▶ TASK BRIEF: Copy out the entries exactly, and wherever a picture appears, leave it out.

[[ EXTRACTED DATA, beginning ]]

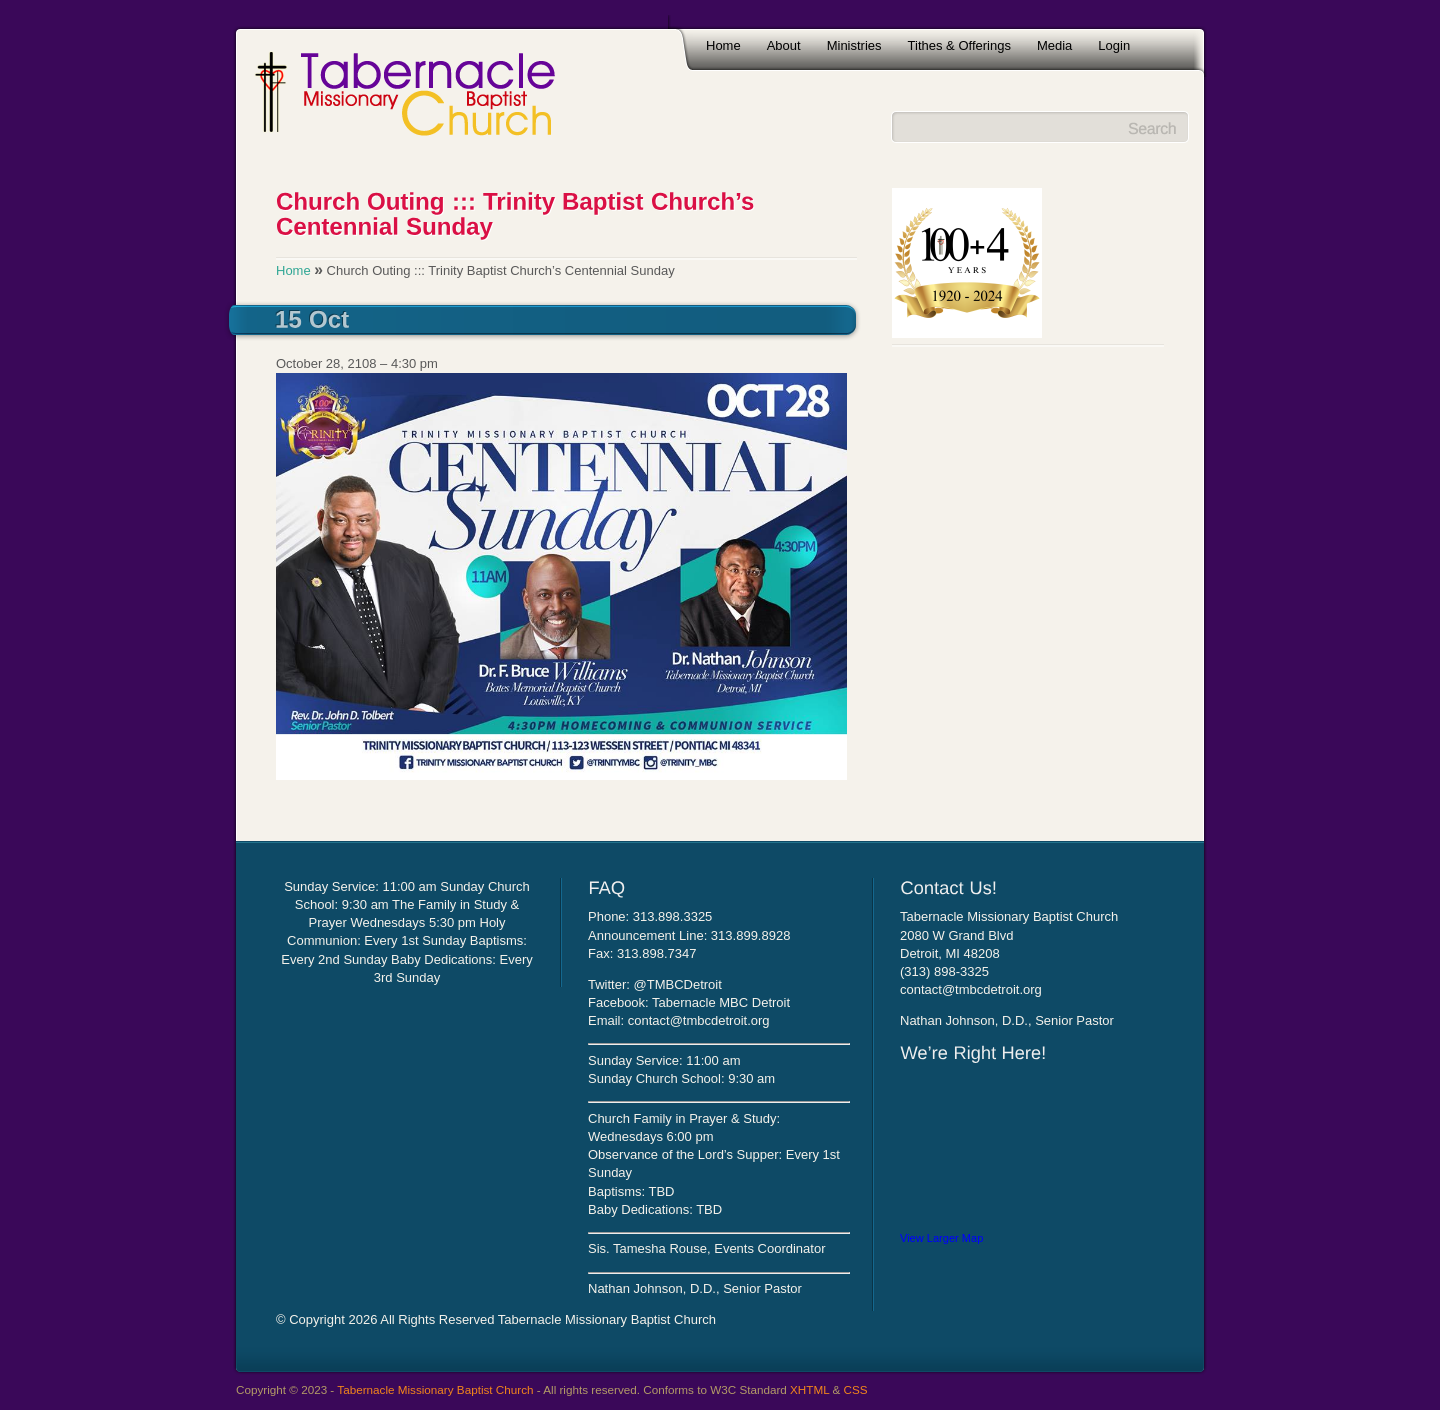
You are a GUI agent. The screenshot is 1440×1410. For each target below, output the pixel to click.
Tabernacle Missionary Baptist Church (435, 1389)
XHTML (809, 1389)
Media (1054, 45)
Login (1114, 45)
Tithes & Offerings (959, 45)
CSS (856, 1389)
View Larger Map (941, 1238)
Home (723, 45)
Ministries (854, 45)
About (784, 45)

[[ EXTRACTED DATA, end ]]

▶ RESPONSE TO THE TASK:
You are a GUI agent. The screenshot is 1440×1410. For each target below, output the pixel to click.
Tabernacle Missionary Baptist Church (435, 1389)
XHTML (809, 1389)
Media (1054, 45)
Login (1114, 45)
Tithes & Offerings (959, 45)
CSS (856, 1389)
View Larger Map (941, 1238)
Home (723, 45)
Ministries (854, 45)
About (784, 45)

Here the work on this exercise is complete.